I am not sure why anyone would think that Jewish and Islamic slaughter is actually any worse for the animal than the practice in any other slaughterhouse, to be fair. In almost all cases, as with any other slaughter in which sometimes the stun fails, animals are not conscious when their throats are cut dhabiha, so I can't off-hand see the problem. And does it really matter if the animal is killed when it is pointing towards Mecca? I don't suppose it would harm anyone if that were true for all slaughter, or be any worse for the animals.
The misapprehension is that in religious slaughter the animal must be conscious when its throat is cut; it has to be alive, but that is not the same thing. And anyone who thinks all animals slaughtered by any other method are unconscious before the final killing is living in a fools' paradise.
Of course, blessing the creature as it dies might be seen to be a tad hypocritical, but I can't see that a sincere blessing actually hurts anyone or anything, or that an insincere one matters in the slightest either way.
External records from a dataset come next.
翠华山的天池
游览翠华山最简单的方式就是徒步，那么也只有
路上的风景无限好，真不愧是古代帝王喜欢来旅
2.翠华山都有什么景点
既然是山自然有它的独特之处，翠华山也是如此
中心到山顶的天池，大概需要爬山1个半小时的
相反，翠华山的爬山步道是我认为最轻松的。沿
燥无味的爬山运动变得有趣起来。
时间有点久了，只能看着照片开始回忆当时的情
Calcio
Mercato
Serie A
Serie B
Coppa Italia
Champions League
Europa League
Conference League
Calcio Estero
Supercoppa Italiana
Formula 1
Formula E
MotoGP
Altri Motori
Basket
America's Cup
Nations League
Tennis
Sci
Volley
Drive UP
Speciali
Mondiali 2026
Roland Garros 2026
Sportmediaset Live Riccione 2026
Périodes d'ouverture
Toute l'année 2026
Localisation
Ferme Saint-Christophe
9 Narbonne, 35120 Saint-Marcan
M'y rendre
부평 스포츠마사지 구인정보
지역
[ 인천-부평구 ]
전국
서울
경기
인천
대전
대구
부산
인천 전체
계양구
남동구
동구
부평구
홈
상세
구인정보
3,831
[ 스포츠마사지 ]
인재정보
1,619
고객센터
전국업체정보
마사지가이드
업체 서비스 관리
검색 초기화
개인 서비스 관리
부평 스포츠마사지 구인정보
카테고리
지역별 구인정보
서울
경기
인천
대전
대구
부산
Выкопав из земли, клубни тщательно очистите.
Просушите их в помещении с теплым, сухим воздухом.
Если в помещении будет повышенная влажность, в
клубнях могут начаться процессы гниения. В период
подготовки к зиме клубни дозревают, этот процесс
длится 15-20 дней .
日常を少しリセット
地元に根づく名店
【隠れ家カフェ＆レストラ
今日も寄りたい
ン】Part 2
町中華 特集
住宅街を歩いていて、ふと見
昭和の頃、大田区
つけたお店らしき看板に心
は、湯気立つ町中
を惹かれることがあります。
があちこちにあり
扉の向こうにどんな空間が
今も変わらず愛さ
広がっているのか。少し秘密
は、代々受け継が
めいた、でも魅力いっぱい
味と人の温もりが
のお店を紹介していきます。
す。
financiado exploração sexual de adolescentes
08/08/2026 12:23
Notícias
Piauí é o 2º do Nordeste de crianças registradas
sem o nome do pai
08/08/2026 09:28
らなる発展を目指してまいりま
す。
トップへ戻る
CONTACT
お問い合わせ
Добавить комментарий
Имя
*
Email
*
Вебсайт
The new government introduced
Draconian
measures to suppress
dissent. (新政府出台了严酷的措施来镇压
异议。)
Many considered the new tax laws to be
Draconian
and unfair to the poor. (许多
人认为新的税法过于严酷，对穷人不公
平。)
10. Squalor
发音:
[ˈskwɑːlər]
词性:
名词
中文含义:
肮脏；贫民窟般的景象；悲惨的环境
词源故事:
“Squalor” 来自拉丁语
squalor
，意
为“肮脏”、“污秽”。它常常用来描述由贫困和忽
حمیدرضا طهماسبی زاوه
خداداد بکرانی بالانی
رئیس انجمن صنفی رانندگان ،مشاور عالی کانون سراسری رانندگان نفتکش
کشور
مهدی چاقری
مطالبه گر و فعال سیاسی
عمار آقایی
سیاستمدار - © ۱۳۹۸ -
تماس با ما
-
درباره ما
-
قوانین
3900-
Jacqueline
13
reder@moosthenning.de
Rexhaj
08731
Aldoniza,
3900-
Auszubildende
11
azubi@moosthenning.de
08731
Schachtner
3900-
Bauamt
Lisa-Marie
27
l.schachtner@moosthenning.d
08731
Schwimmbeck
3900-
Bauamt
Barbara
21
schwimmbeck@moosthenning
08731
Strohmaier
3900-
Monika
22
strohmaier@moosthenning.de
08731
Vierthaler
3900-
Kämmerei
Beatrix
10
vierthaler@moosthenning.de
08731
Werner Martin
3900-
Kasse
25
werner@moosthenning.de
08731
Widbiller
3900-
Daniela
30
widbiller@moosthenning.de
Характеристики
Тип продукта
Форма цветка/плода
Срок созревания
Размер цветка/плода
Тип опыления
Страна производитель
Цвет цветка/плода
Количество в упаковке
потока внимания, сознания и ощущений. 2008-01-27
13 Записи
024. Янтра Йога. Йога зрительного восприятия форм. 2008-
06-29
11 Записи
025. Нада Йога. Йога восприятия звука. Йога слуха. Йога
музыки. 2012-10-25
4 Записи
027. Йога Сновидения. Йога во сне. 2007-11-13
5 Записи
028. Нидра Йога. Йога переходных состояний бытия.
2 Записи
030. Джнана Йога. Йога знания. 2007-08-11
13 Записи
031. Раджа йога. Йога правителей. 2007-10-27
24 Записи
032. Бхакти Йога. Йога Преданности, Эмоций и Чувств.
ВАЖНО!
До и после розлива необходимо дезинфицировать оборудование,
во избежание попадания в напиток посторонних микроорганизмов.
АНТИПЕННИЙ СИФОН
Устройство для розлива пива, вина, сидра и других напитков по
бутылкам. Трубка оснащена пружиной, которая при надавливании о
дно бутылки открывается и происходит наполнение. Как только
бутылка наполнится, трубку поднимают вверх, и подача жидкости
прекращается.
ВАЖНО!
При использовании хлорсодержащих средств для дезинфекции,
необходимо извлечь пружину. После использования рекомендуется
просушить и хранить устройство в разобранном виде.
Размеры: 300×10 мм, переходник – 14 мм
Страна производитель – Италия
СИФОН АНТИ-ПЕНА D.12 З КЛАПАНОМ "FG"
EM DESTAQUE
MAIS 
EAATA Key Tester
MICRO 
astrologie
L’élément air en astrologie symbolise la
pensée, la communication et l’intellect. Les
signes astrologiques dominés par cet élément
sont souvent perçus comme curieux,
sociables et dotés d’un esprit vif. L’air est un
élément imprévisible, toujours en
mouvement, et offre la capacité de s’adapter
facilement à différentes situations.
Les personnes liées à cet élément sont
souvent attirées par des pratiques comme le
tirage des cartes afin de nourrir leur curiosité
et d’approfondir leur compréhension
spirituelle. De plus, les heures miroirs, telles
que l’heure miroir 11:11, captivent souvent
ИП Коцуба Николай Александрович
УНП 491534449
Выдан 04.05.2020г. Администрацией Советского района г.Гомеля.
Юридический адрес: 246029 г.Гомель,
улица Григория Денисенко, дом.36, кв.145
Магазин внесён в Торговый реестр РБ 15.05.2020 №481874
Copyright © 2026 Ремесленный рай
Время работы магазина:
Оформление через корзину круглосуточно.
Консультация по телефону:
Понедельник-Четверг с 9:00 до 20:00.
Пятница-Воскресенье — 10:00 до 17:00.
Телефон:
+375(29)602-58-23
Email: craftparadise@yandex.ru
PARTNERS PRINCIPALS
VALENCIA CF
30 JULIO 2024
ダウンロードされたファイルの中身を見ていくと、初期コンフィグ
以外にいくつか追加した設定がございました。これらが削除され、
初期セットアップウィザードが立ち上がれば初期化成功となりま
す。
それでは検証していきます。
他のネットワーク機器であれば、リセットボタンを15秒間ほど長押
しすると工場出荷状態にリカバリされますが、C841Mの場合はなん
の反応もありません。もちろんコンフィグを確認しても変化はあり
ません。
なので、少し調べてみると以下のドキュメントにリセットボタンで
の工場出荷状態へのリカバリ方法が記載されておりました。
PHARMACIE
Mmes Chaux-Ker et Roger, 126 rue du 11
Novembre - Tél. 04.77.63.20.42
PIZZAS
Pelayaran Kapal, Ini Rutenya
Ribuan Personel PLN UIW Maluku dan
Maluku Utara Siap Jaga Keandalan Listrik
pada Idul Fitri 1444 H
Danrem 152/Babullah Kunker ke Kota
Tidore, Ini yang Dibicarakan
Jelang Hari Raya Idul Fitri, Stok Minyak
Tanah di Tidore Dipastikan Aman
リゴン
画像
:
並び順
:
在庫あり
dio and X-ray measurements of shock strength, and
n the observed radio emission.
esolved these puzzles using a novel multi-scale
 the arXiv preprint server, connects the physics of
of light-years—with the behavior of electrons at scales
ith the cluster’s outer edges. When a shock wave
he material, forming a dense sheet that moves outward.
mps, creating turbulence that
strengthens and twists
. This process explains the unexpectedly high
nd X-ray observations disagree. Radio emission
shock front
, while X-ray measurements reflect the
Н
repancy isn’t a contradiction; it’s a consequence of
Switzerland and Norway have got along without any animal not being stunned before it was killed for best part of a century, and I refuse to credit that all Jews and Muslims in those countries will be unacceptable to their God, so I don't see why pre-stunning isn't simply made the law here as well and ha' done to it -- so long as we enforce it in all slaughterhouses, not just religious ones. Which I think is Roger's point, isn't it? That the law should be universal or else be removed from the statute book?